Most APIs are RESTful – they use the REST architecture (REST stands for Representational State Transfer) [1].

  • Uniform interface.

    • The interface uniquely identifies each resource involved in the interaction between the client (you) and the server (the data).
    • The server provides a uniform representation of the data that the client can use to modify the resource state.
    • Each resource representation should have enough information to describe itself and additional actions that are available.
    • The client should have only the initial URI of the application, and should dynamically interact with the server through the use of hyperlinks.
  • Client-Server. This enforces a separation of concerns so that the user interface (client-side) is separate from the server interface (data storage, platform, dependencies).

  • Statelessness. Each request from client to server contains all information necessary to understand and complete the request. That is, the server cannot use previously stored information to complete a request. The client application must maintain the entire session state.

  • Cacheable. A response should (implicitly or explicitly) label itself as cacheable or non-cacheable. If cacheable, the client can reuse the response data for equivalent requests (within a certain time period).

  • Layered system. The architecture is hierarchical, and each component cannot “see” beyond the immediate layer it is interacting with.

  • Code on demand (optional). This allows client functionality to be extended by downloading and executing code.

REST abstracts information into a resource, which can change state over time. At any given time, the resource state is the resource representation and consists of the data, metadata about the data, and the links that help a client transition to another state.

A REST API consists of interlinked resources, known as the resource model.

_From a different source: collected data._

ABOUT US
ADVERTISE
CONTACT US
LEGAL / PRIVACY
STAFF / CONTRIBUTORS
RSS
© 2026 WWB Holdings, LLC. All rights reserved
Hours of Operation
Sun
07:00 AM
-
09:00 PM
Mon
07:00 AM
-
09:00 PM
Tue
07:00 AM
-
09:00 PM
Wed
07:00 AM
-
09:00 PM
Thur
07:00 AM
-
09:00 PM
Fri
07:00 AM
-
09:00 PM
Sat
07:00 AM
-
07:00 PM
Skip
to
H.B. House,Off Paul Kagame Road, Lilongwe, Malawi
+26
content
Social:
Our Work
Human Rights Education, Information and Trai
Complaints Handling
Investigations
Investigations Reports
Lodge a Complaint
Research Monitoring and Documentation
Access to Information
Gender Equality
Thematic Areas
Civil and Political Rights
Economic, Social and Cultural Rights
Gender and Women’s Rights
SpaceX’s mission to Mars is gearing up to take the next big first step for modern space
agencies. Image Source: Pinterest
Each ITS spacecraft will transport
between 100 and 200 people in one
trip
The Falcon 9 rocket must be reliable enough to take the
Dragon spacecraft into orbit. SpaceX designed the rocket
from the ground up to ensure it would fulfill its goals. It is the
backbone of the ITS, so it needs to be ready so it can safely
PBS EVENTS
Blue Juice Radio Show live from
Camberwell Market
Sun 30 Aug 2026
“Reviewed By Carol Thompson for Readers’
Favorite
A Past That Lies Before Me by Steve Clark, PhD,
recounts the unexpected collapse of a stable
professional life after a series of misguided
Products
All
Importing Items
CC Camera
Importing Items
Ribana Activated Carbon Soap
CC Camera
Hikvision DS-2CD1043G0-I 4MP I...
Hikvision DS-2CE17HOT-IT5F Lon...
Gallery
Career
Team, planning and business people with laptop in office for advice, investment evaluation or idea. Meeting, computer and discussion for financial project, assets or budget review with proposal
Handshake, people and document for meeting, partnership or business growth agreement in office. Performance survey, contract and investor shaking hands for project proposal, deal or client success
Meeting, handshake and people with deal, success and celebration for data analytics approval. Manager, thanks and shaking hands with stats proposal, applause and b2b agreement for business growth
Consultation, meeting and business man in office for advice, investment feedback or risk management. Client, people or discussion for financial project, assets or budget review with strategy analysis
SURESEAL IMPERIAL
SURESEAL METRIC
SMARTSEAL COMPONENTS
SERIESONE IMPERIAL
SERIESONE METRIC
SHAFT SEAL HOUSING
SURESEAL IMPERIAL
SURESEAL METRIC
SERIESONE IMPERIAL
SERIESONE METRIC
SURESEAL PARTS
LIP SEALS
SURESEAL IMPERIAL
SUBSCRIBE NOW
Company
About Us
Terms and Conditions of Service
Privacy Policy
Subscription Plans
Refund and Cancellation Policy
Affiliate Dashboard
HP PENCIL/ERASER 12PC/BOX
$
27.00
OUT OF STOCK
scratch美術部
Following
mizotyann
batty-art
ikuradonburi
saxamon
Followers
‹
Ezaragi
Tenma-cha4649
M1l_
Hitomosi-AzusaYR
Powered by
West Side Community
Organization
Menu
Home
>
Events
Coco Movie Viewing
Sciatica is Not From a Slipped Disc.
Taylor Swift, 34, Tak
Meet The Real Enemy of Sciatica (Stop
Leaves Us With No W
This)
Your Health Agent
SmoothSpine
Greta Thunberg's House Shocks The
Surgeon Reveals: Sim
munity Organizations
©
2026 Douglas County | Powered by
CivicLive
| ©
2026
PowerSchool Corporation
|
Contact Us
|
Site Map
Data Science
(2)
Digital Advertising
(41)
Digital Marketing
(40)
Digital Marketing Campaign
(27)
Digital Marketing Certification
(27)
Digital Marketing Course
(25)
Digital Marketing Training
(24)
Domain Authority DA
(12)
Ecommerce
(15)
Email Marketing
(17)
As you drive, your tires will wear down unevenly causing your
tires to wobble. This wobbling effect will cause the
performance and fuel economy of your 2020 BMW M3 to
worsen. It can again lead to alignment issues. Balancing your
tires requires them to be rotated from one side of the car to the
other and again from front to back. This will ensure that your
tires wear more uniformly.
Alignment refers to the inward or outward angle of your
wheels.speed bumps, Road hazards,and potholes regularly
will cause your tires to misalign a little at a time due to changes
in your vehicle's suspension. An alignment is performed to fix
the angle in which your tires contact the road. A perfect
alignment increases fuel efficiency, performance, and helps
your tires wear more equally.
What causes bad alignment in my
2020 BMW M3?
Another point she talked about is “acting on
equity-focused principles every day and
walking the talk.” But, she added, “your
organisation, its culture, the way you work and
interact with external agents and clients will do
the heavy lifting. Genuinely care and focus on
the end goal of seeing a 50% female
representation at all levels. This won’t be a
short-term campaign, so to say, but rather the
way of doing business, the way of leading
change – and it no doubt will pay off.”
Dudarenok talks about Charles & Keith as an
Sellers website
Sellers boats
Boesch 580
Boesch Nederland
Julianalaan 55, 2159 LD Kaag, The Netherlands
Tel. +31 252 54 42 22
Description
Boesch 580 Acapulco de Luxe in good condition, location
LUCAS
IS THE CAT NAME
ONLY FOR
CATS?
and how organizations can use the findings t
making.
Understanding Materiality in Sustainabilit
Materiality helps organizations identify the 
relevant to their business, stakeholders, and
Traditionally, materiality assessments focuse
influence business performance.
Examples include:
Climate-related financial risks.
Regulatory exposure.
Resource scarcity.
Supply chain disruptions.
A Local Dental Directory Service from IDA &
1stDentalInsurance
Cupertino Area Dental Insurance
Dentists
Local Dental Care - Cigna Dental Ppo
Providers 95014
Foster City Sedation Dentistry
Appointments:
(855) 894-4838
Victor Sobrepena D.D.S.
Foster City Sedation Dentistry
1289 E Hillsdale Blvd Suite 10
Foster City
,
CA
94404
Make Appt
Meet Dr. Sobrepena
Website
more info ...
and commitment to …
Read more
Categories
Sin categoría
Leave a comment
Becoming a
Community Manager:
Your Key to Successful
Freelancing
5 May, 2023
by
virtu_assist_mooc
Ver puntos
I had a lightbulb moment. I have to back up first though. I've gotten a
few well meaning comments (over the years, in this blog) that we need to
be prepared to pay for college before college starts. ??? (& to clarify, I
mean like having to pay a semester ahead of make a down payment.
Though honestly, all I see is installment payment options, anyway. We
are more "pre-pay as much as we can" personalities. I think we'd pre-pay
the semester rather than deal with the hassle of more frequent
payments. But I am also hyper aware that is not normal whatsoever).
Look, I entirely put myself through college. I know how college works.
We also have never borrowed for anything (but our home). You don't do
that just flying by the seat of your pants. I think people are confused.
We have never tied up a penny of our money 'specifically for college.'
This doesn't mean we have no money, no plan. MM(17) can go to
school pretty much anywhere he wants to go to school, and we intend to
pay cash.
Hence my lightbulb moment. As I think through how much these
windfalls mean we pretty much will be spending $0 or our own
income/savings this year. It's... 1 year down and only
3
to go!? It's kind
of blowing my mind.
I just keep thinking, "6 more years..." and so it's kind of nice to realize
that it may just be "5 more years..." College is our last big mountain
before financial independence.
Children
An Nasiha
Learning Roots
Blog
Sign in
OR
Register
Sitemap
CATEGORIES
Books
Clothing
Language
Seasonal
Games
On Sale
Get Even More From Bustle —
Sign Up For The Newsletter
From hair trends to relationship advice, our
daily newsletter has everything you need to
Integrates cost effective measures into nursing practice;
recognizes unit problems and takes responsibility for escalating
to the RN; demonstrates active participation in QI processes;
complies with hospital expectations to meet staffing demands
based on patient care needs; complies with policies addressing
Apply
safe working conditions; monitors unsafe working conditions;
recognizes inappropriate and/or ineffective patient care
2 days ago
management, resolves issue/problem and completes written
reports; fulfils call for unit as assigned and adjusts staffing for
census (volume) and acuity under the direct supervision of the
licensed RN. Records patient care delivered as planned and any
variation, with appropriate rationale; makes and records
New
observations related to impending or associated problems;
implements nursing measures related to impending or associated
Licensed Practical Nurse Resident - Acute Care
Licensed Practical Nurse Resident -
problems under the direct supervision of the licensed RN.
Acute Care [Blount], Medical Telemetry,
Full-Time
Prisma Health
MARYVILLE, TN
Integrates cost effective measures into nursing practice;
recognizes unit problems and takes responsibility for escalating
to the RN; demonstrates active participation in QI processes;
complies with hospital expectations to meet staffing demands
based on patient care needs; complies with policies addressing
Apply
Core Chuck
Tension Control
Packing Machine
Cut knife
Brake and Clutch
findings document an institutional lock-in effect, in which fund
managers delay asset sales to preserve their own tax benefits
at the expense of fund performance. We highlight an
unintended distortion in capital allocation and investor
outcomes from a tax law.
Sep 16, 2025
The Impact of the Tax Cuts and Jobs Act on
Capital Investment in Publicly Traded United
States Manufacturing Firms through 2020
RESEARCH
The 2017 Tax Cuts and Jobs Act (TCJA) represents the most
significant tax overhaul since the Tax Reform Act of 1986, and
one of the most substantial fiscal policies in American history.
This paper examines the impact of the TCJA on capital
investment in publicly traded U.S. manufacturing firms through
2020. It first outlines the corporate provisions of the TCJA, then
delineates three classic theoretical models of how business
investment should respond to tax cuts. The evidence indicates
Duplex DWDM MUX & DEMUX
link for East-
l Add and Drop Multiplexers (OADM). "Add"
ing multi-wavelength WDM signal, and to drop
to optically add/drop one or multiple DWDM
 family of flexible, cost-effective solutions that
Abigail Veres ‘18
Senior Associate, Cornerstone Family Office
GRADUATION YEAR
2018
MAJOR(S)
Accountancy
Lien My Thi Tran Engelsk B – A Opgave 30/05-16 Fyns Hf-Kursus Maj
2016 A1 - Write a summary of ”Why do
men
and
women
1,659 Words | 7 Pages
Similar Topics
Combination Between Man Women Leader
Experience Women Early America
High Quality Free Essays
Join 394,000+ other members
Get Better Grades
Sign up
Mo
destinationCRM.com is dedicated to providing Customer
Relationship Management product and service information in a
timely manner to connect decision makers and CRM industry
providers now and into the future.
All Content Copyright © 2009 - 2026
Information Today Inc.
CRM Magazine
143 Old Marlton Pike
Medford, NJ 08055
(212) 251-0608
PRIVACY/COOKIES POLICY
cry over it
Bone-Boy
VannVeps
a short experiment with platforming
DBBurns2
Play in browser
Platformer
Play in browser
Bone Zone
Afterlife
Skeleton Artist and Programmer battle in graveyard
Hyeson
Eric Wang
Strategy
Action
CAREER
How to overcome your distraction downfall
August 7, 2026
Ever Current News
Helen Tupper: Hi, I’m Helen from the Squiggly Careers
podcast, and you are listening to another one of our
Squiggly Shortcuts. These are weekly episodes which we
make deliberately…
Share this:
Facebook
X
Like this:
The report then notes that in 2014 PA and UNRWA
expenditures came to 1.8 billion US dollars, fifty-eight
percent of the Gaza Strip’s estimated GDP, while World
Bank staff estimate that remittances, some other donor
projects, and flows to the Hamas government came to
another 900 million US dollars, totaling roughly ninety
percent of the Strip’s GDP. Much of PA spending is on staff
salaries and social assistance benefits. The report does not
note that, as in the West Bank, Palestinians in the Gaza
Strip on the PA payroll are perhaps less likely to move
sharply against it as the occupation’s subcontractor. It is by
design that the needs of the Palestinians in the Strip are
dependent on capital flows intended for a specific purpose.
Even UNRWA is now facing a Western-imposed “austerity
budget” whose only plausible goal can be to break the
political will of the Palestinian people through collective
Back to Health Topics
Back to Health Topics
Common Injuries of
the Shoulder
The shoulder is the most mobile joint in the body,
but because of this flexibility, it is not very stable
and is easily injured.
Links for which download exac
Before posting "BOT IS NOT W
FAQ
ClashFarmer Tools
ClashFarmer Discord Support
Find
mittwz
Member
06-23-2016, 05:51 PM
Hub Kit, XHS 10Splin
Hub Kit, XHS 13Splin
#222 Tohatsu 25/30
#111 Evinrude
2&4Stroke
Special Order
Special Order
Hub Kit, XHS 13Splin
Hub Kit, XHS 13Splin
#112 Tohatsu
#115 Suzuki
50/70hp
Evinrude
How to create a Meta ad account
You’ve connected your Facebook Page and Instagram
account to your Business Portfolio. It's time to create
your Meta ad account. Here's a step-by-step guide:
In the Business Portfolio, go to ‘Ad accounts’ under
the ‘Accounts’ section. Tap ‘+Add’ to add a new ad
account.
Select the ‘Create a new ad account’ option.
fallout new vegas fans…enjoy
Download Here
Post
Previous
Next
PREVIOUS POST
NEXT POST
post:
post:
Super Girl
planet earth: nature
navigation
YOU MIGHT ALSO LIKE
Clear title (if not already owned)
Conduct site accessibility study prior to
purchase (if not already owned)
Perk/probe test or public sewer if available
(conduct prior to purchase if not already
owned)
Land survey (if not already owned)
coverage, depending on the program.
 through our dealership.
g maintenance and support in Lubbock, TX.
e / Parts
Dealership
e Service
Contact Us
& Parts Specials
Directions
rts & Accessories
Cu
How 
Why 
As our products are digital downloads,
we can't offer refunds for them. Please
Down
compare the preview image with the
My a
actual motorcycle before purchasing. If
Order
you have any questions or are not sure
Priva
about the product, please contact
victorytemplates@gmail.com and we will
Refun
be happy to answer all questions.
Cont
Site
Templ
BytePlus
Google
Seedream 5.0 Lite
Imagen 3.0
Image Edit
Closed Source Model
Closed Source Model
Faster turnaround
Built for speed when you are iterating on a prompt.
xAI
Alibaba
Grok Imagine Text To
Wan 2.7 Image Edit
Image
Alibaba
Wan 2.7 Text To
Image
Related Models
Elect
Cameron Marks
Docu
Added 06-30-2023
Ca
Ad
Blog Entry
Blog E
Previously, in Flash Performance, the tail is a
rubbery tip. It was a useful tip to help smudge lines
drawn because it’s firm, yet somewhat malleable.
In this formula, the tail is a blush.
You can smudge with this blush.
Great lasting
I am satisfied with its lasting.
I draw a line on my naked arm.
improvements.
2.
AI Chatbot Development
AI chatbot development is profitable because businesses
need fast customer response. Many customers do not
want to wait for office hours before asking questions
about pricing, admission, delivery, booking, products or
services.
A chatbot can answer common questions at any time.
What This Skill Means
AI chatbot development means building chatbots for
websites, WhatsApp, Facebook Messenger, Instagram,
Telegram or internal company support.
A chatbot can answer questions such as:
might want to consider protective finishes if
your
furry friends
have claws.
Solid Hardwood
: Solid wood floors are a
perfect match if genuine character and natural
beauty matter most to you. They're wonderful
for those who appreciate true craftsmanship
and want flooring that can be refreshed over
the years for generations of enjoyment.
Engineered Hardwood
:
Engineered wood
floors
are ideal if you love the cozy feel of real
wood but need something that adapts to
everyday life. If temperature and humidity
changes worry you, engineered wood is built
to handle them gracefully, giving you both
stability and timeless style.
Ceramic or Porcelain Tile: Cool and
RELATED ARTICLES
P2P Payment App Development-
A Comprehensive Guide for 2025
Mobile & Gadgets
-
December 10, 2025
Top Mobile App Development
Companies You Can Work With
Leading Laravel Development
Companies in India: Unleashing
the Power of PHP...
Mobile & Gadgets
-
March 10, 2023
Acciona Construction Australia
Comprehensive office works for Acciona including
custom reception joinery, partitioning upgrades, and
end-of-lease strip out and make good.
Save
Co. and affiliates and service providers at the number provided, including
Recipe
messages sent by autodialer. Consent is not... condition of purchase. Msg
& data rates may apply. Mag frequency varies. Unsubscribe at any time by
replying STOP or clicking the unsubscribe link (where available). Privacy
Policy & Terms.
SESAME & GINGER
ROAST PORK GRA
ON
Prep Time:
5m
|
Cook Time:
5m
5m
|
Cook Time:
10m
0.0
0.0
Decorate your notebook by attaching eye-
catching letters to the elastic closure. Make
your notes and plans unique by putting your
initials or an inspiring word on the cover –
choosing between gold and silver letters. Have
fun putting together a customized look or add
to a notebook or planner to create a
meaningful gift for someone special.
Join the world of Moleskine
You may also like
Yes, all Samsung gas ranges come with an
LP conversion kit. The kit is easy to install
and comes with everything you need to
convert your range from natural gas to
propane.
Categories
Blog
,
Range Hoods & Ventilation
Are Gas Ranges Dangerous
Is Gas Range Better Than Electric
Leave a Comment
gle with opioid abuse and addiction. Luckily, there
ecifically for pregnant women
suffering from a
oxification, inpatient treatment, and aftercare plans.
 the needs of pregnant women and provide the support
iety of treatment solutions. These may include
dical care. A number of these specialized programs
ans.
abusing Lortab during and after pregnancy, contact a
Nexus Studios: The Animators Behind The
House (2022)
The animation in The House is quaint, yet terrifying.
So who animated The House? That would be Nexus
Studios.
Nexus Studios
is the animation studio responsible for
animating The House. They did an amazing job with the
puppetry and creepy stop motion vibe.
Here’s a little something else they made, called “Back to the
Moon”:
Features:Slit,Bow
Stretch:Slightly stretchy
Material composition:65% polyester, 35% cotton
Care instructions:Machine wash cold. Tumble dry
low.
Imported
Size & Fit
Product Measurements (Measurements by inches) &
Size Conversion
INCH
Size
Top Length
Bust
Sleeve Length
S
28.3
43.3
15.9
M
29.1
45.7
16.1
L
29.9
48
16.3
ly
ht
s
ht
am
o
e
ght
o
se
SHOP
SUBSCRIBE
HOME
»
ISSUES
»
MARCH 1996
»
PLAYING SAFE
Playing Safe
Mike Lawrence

Think about a set of tables in a database, where the tables are linked. A REST API is a set of syntax that allows you to access the table data using a consistent set of addresses that are called Resource URIs

A URI (Universal Resource Identifier) is the more updated term for a URL (Universal Resource Locator). Any URI that starts with https:// or ftp:// or mailto:// is a URL – that is, all URLs are also URIs. 1

A URI will typically have an endpoint (the server address) along with parameters tacked on after the final /. The start of the parameter string is indicated with ?, and parameters are separated by & characters. The parameters often take the form of key-value pairs, so you might have a parameter string that looks like this: ?param1=value1&param2=value2. URIs cannot accommodate certain characters, such as spaces – these must be encoded using ASCII values [3]. %20 is the equivalent for a space, which is why you will often see it in URLs. Not all values in the linked ASCII table need to be encoded – this usually applies to certain special characters like /, -, , (, and ).

While most RESTful applications use HTTP methods and an API built around what look like web addresses, this is not required.

35.2.2 HTTP Methods

There are several HTTP methods which are commonly used to interact with APIs [4]:

  • GET - requests the representation of a resource. These requests should only retrieve data and should not contain a request content. Your web browser submits a GET request every time you type an address in the address bar.

  • POST - submits an entity to a resource. This may cause a change in state or side effects on the server. For instance, submitting a web form may create a POST request that uploads your data to the server and updates a database.

  • PUT - this method replaces all representations of the target resource with the request content. This updates existing data (that is, be careful!)

  • DELETE - this method removes all of the target resource data.

HTTP requests have a request header and a request body.

35.2.3 HTTP Response Codes

HTTP requests will return a response code.

In general, 2xx is Success, 3xx is ‘address moved’, 4xx is ‘client screwed up’, and 5xx is ‘server screwed up’, but you can find a full list here.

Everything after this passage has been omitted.